[V.19] Octavius has been a standing puzzle and enigma to the historians, from the seeming contradictions of his character. Merivale declares that the one principle that gave unity to his life and reconciled those contradictions, was a steadfast, inflexible purpose to avenge the murder of his illustrious uncle and adoptive father.

[V.20] ll. 50-51 One line in Ff.

[V.21] goes up: is put into its sheath. Cf. John, xviii, 11.

[V.22] The number of Cæsar's wounds, according to Plutarch, was three and twenty, and to 'three and twenty' Theobald, craving historical accuracy, changed the 'three and thirty' of the text.

[V.23] Till you, traitors as you are, have added the slaughtering of me, another Cæsar, to that of Julius.
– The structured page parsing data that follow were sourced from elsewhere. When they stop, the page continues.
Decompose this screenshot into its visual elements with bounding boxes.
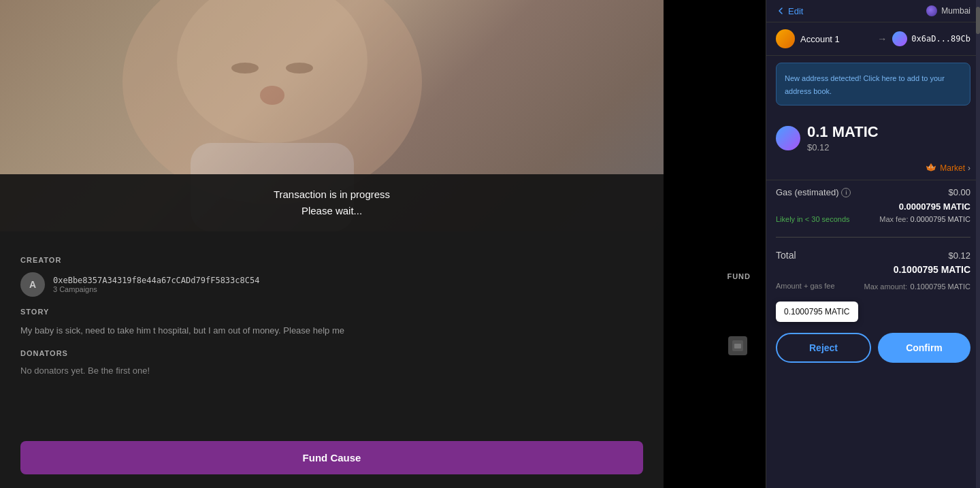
confirm-button[interactable]: Confirm <box>878 333 970 363</box>
market-row[interactable]: Market › <box>766 159 980 180</box>
tooltip-bubble: 0.1000795 MATIC <box>776 302 858 322</box>
loading-line2: Please wait... <box>301 205 362 216</box>
to-address-icon <box>892 31 907 46</box>
main-content: Transaction is in progress Please wait..… <box>0 0 664 488</box>
creator-address: 0xeBbe8357A34319f8e44a67cCADd79fF5833c8C… <box>53 276 259 285</box>
max-fee-value: 0.0000795 MATIC <box>911 215 970 223</box>
gas-info-icon[interactable]: i <box>841 188 851 197</box>
notification-text: New address detected! Click here to add … <box>785 74 945 95</box>
network-icon <box>926 5 937 16</box>
account-name: Account 1 <box>800 34 872 44</box>
mm-top-bar: Edit Mumbai <box>766 0 980 22</box>
content-area: CREATOR A 0xeBbe8357A34319f8e44a67cCADd7… <box>0 231 664 389</box>
svg-point-4 <box>260 86 284 105</box>
total-section: Total $0.12 0.1000795 MATIC Amount + gas… <box>766 244 980 297</box>
edit-label: Edit <box>788 6 803 16</box>
max-amount-label: Max amount: <box>864 282 907 291</box>
hero-image: Transaction is in progress Please wait..… <box>0 0 664 231</box>
arrow-icon: → <box>877 33 887 44</box>
tooltip-container: 0.1000795 MATIC <box>776 302 970 322</box>
creator-info: 0xeBbe8357A34319f8e44a67cCADd79fF5833c8C… <box>53 276 259 293</box>
account-row: Account 1 → 0x6aD...89Cb <box>766 22 980 56</box>
to-address-text: 0x6aD...89Cb <box>911 34 970 44</box>
network-indicator: Mumbai <box>926 5 970 16</box>
mm-scroll-area[interactable]: 0.1 MATIC $0.12 Market › <box>766 112 980 488</box>
gas-label: Gas (estimated) i <box>776 187 851 197</box>
donators-text: No donators yet. Be the first one! <box>20 365 643 376</box>
svg-point-3 <box>286 63 313 74</box>
svg-rect-7 <box>734 344 741 348</box>
amount-gas-row: Amount + gas fee Max amount: 0.1000795 M… <box>776 280 970 292</box>
max-amount-value: 0.1000795 MATIC <box>911 282 970 291</box>
account-icon <box>776 29 795 48</box>
amount-usd: $0.12 <box>807 142 879 152</box>
svg-point-2 <box>231 63 259 74</box>
campaign-image-placeholder <box>728 336 747 355</box>
total-usd: $0.12 <box>948 250 970 261</box>
loading-overlay: Transaction is in progress Please wait..… <box>0 174 664 231</box>
amount-section: 0.1 MATIC $0.12 <box>766 112 980 159</box>
amount-info: 0.1 MATIC $0.12 <box>807 123 879 152</box>
scrollbar-track[interactable] <box>976 0 980 488</box>
gas-sub-row: Likely in < 30 seconds Max fee: 0.000079… <box>776 215 970 223</box>
svg-point-14 <box>930 167 930 167</box>
total-label: Total <box>776 250 796 261</box>
svg-point-15 <box>932 167 933 167</box>
loading-line1: Transaction is in progress <box>274 189 390 200</box>
chevron-left-icon <box>776 6 785 16</box>
chevron-right-icon: › <box>968 163 970 173</box>
creator-campaigns: 3 Campaigns <box>53 285 259 293</box>
fund-label: FUND <box>727 272 751 280</box>
creator-row: A 0xeBbe8357A34319f8e44a67cCADd79fF5833c… <box>20 272 643 297</box>
total-row: Total $0.12 <box>776 250 970 261</box>
donators-section-label: DONATORS <box>20 349 643 357</box>
story-section-label: STORY <box>20 308 643 316</box>
max-fee-label: Max fee: 0.0000795 MATIC <box>879 215 970 223</box>
metamask-panel: Edit Mumbai Account 1 → 0x6aD...89Cb New… <box>766 0 980 488</box>
network-label: Mumbai <box>941 6 970 16</box>
to-address-row: 0x6aD...89Cb <box>892 31 970 46</box>
amount-gas-label: Amount + gas fee <box>776 282 835 290</box>
max-amount-container: Max amount: 0.1000795 MATIC <box>864 280 970 292</box>
gas-row: Gas (estimated) i $0.00 <box>776 187 970 197</box>
gas-matic: 0.0000795 MATIC <box>899 201 970 212</box>
matic-icon <box>776 126 800 150</box>
loading-text: Transaction is in progress Please wait..… <box>12 186 651 219</box>
creator-section-label: CREATOR <box>20 256 643 264</box>
edit-button[interactable]: Edit <box>776 6 803 16</box>
avatar: A <box>20 272 45 297</box>
story-text: My baby is sick, need to take him t hosp… <box>20 324 643 338</box>
metamask-fox-icon <box>925 162 937 174</box>
market-label: Market <box>940 163 965 173</box>
gas-section: Gas (estimated) i $0.00 0.0000795 MATIC … <box>766 180 980 230</box>
reject-button[interactable]: Reject <box>776 333 871 363</box>
new-address-notification[interactable]: New address detected! Click here to add … <box>776 63 970 105</box>
likely-label: Likely in < 30 seconds <box>776 215 850 223</box>
scrollbar-thumb[interactable] <box>976 7 980 34</box>
amount-matic: 0.1 MATIC <box>807 123 879 141</box>
divider <box>776 237 970 238</box>
fund-cause-button[interactable]: Fund Cause <box>20 441 643 474</box>
total-matic: 0.1000795 MATIC <box>894 264 970 275</box>
gas-usd: $0.00 <box>948 187 970 197</box>
action-buttons: Reject Confirm <box>766 326 980 372</box>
See [note, p. 145, l. 20].

[V.24] strain: stock, lineage, race. So in Henry V, II, iv, 51:

And he is bred out of that bloody strain

That haunted us in our familiar paths.

[V.25] Shakespeare often uses 'peevish' in the sense of 'silly,' 'foolish.' So in The Comedy of Errors, IV, i, 93. A foolish schoolboy, joined with a masker and reveler (for Antony's reputation, see [I, ii, 204]; [II, i, 188, 189]; [II, ii, 116]), and unworthy even of that honor.

[V.26] stomachs: appetite, inclination, courage. So in Henry V, IV, iii, 35: "He which hath no stomach to this fight."